Some of the more common terms connected with NCLB:

Title I

This is the part of No Child Left Behind that supports programs in schools and school districts to improve the learning of children from low-income families. The U.S. Department of Education provides Title I funds to states to give to school districts based on the number of children from low-income families in each district.

State assessments

Tests developed by the state that your child will take every year in grades three through eight and at least once in high school. Using these tests, the state can compare schools to each other and know which ones need extra help to improve.

Adequate Yearly Progress

The term used to explain that your child’s school has met state reading and math goals.
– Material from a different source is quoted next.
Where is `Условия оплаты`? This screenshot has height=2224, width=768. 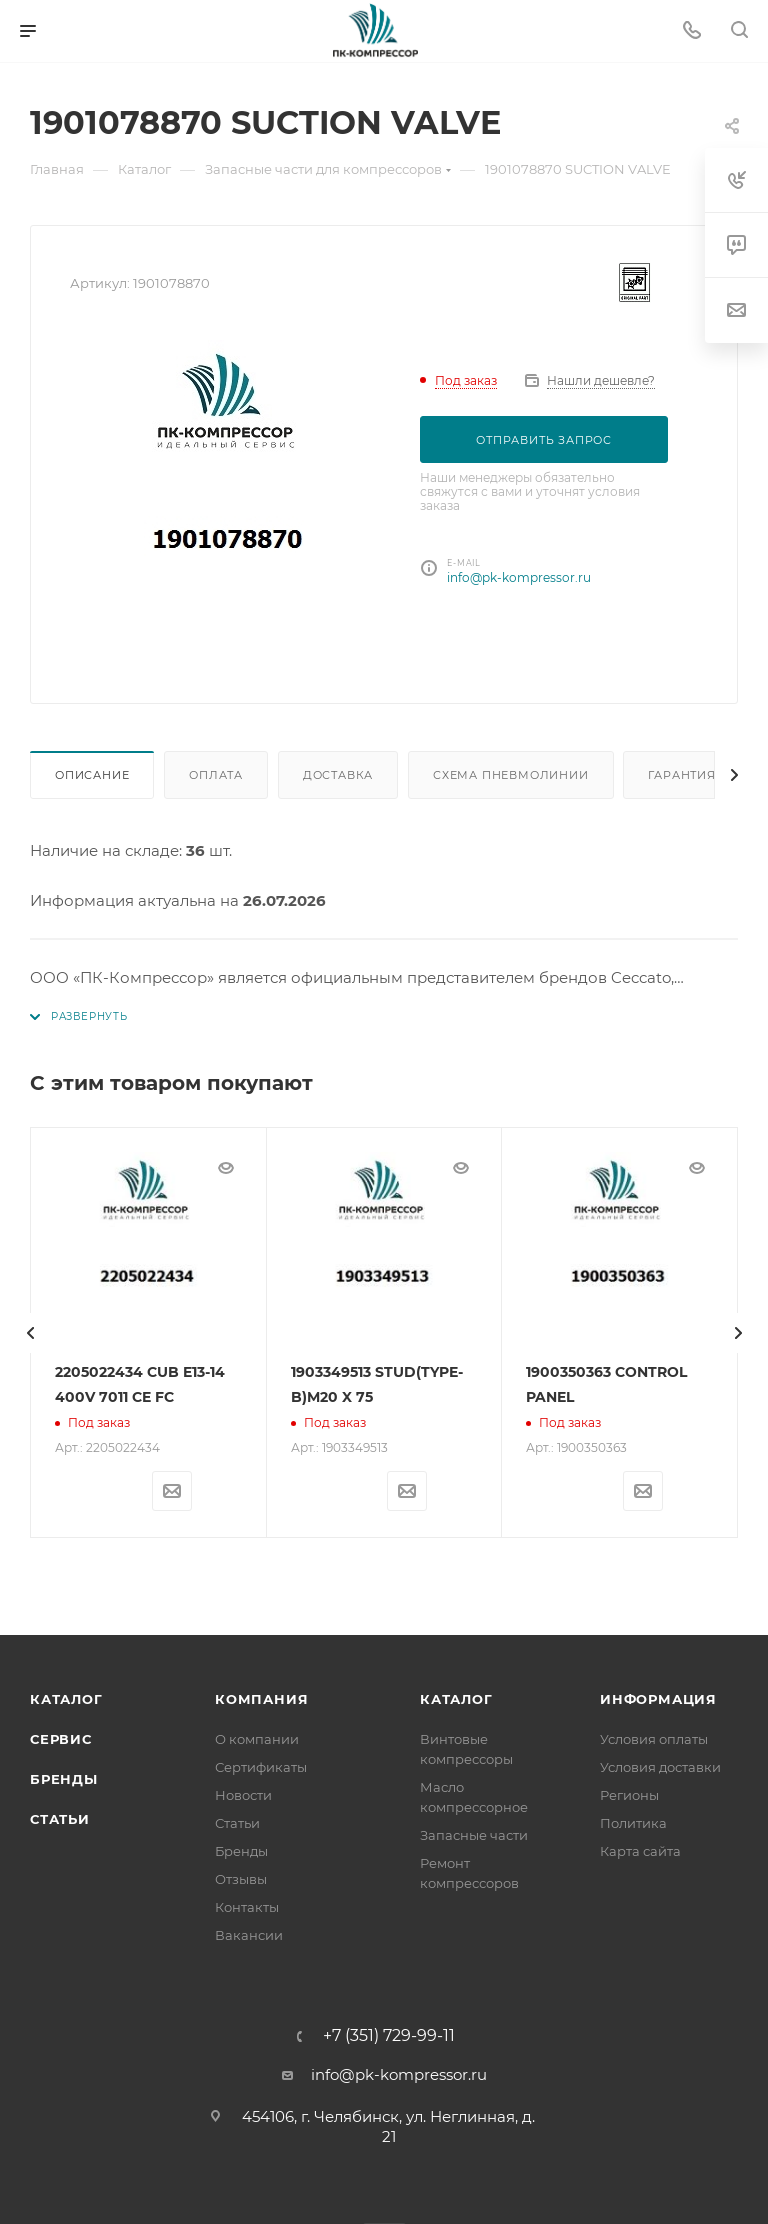 Условия оплаты is located at coordinates (654, 1739).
The law requires a state definition and timeline for determining whether a school, district and the state makes Adequate Yearly Progress toward the goal of 100 percent of students meeting state standards by 2013-2014.

School in Need of Improvement

The term used to refer to schools receiving Title I funds that have not met state reading and math goals for at least two years. If your child’s school is labeled a "school in need of improvement," it receives extra help to improve and your child may have the option to transfer to another public school, including a public charter school. Also, your child may be eligible to receive free tutoring and extra help with schoolwork.

Highly qualified teacher

No Child Left Behind requires that students be taught by a highly qualified teacher in core academic subjects. These teachers must prove they know the subject they are teaching, have a college degree and are state-certified.